__Exercise brief__
Word for word, restate each entry in the listing below.

[Start of Attachment]

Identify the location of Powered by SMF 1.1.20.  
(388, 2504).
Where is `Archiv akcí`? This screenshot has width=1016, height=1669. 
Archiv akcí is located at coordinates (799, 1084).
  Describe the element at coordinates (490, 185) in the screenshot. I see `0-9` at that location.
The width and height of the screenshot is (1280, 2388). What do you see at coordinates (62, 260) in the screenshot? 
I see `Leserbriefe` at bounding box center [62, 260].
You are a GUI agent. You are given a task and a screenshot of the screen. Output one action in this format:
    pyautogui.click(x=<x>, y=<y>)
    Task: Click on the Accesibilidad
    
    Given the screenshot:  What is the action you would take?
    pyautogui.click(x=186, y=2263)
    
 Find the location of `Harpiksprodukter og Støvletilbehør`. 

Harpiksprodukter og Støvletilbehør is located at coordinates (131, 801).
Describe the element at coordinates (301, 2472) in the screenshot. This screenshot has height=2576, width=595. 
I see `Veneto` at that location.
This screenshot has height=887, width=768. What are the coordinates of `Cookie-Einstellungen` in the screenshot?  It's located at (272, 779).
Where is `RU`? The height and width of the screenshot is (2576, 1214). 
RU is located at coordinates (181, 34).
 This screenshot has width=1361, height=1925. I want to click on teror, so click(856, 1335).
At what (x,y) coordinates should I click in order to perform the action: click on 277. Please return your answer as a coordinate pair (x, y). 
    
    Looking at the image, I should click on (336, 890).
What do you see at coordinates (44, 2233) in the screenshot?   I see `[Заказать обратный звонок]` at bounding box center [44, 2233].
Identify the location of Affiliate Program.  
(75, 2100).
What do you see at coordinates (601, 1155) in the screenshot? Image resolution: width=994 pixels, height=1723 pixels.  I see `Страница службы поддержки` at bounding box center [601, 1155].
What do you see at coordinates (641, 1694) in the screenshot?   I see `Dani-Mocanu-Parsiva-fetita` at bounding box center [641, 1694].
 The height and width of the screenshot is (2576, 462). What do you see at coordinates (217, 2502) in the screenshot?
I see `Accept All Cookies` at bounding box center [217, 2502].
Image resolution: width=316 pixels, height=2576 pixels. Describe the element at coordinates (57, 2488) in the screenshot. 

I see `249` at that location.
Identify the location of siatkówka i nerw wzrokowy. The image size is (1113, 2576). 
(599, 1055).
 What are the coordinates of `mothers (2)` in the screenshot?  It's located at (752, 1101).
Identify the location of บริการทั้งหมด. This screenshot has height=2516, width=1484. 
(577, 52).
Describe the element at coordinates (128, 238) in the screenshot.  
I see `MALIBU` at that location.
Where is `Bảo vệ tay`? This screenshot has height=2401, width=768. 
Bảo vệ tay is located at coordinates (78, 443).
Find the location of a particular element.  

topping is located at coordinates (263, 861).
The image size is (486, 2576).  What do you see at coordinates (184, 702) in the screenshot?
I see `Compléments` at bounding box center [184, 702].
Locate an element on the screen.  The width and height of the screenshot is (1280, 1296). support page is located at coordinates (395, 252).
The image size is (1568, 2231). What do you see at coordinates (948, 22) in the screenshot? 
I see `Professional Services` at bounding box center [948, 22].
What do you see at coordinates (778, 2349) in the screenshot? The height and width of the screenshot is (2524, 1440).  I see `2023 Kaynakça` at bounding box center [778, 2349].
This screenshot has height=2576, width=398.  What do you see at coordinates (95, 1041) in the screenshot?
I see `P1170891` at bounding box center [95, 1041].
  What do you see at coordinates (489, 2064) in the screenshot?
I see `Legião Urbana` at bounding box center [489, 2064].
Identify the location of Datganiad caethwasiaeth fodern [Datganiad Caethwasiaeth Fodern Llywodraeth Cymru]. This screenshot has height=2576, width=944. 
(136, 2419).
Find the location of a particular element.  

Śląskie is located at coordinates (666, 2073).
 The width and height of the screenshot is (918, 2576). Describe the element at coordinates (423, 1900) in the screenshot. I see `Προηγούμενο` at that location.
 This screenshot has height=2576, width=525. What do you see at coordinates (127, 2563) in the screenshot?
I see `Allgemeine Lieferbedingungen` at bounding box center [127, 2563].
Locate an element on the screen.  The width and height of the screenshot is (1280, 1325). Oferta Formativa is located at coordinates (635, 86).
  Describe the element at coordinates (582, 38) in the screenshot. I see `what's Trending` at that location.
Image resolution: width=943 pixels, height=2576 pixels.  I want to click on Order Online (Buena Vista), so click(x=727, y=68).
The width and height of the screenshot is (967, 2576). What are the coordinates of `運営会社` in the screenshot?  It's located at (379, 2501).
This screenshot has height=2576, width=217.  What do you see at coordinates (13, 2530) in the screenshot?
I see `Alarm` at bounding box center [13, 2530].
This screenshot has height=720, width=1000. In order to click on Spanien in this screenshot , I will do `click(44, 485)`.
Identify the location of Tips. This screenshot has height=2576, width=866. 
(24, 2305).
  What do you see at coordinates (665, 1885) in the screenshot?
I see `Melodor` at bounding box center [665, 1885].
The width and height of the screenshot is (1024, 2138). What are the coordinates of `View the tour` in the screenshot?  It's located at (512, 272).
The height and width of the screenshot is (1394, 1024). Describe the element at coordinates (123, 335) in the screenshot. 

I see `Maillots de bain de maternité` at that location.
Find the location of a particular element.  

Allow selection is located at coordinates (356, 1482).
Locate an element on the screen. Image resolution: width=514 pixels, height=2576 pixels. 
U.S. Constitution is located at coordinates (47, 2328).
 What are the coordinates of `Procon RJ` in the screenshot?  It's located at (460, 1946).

[End of Attachment]

__Result below__
Identify the location of Powered by SMF 1.1.20.  
(388, 2504).
Where is `Archiv akcí`? This screenshot has width=1016, height=1669. 
Archiv akcí is located at coordinates (799, 1084).
  Describe the element at coordinates (490, 185) in the screenshot. I see `0-9` at that location.
The width and height of the screenshot is (1280, 2388). What do you see at coordinates (62, 260) in the screenshot? 
I see `Leserbriefe` at bounding box center [62, 260].
You are a GUI agent. You are given a task and a screenshot of the screen. Output one action in this format:
    pyautogui.click(x=<x>, y=<y>)
    Task: Click on the Accesibilidad
    
    Given the screenshot:  What is the action you would take?
    pyautogui.click(x=186, y=2263)
    
 Find the location of `Harpiksprodukter og Støvletilbehør`. 

Harpiksprodukter og Støvletilbehør is located at coordinates (131, 801).
Describe the element at coordinates (301, 2472) in the screenshot. This screenshot has height=2576, width=595. 
I see `Veneto` at that location.
This screenshot has height=887, width=768. What are the coordinates of `Cookie-Einstellungen` in the screenshot?  It's located at (272, 779).
Where is `RU`? The height and width of the screenshot is (2576, 1214). 
RU is located at coordinates (181, 34).
 This screenshot has width=1361, height=1925. I want to click on teror, so click(856, 1335).
At what (x,y) coordinates should I click in order to perform the action: click on 277. Please return your answer as a coordinate pair (x, y). 
    
    Looking at the image, I should click on (336, 890).
What do you see at coordinates (44, 2233) in the screenshot?   I see `[Заказать обратный звонок]` at bounding box center [44, 2233].
Identify the location of Affiliate Program.  
(75, 2100).
What do you see at coordinates (601, 1155) in the screenshot? Image resolution: width=994 pixels, height=1723 pixels.  I see `Страница службы поддержки` at bounding box center [601, 1155].
What do you see at coordinates (641, 1694) in the screenshot?   I see `Dani-Mocanu-Parsiva-fetita` at bounding box center [641, 1694].
 The height and width of the screenshot is (2576, 462). What do you see at coordinates (217, 2502) in the screenshot?
I see `Accept All Cookies` at bounding box center [217, 2502].
Image resolution: width=316 pixels, height=2576 pixels. Describe the element at coordinates (57, 2488) in the screenshot. 

I see `249` at that location.
Identify the location of siatkówka i nerw wzrokowy. The image size is (1113, 2576). 
(599, 1055).
 What are the coordinates of `mothers (2)` in the screenshot?  It's located at (752, 1101).
Identify the location of บริการทั้งหมด. This screenshot has height=2516, width=1484. 
(577, 52).
Describe the element at coordinates (128, 238) in the screenshot.  
I see `MALIBU` at that location.
Where is `Bảo vệ tay`? This screenshot has height=2401, width=768. 
Bảo vệ tay is located at coordinates (78, 443).
Find the location of a particular element.  

topping is located at coordinates (263, 861).
The image size is (486, 2576).  What do you see at coordinates (184, 702) in the screenshot?
I see `Compléments` at bounding box center [184, 702].
Locate an element on the screen.  The width and height of the screenshot is (1280, 1296). support page is located at coordinates (395, 252).
The image size is (1568, 2231). What do you see at coordinates (948, 22) in the screenshot? 
I see `Professional Services` at bounding box center [948, 22].
What do you see at coordinates (778, 2349) in the screenshot? The height and width of the screenshot is (2524, 1440).  I see `2023 Kaynakça` at bounding box center [778, 2349].
This screenshot has height=2576, width=398.  What do you see at coordinates (95, 1041) in the screenshot?
I see `P1170891` at bounding box center [95, 1041].
  What do you see at coordinates (489, 2064) in the screenshot?
I see `Legião Urbana` at bounding box center [489, 2064].
Identify the location of Datganiad caethwasiaeth fodern [Datganiad Caethwasiaeth Fodern Llywodraeth Cymru]. This screenshot has height=2576, width=944. 
(136, 2419).
Find the location of a particular element.  

Śląskie is located at coordinates (666, 2073).
 The width and height of the screenshot is (918, 2576). Describe the element at coordinates (423, 1900) in the screenshot. I see `Προηγούμενο` at that location.
 This screenshot has height=2576, width=525. What do you see at coordinates (127, 2563) in the screenshot?
I see `Allgemeine Lieferbedingungen` at bounding box center [127, 2563].
Locate an element on the screen.  The width and height of the screenshot is (1280, 1325). Oferta Formativa is located at coordinates (635, 86).
  Describe the element at coordinates (582, 38) in the screenshot. I see `what's Trending` at that location.
Image resolution: width=943 pixels, height=2576 pixels.  I want to click on Order Online (Buena Vista), so click(x=727, y=68).
The width and height of the screenshot is (967, 2576). What are the coordinates of `運営会社` in the screenshot?  It's located at (379, 2501).
This screenshot has height=2576, width=217.  What do you see at coordinates (13, 2530) in the screenshot?
I see `Alarm` at bounding box center [13, 2530].
This screenshot has height=720, width=1000. In order to click on Spanien in this screenshot , I will do `click(44, 485)`.
Identify the location of Tips. This screenshot has height=2576, width=866. 
(24, 2305).
  What do you see at coordinates (665, 1885) in the screenshot?
I see `Melodor` at bounding box center [665, 1885].
The width and height of the screenshot is (1024, 2138). What are the coordinates of `View the tour` in the screenshot?  It's located at (512, 272).
The height and width of the screenshot is (1394, 1024). Describe the element at coordinates (123, 335) in the screenshot. 

I see `Maillots de bain de maternité` at that location.
Find the location of a particular element.  

Allow selection is located at coordinates (356, 1482).
Locate an element on the screen. Image resolution: width=514 pixels, height=2576 pixels. 
U.S. Constitution is located at coordinates (47, 2328).
 What are the coordinates of `Procon RJ` in the screenshot?  It's located at (460, 1946).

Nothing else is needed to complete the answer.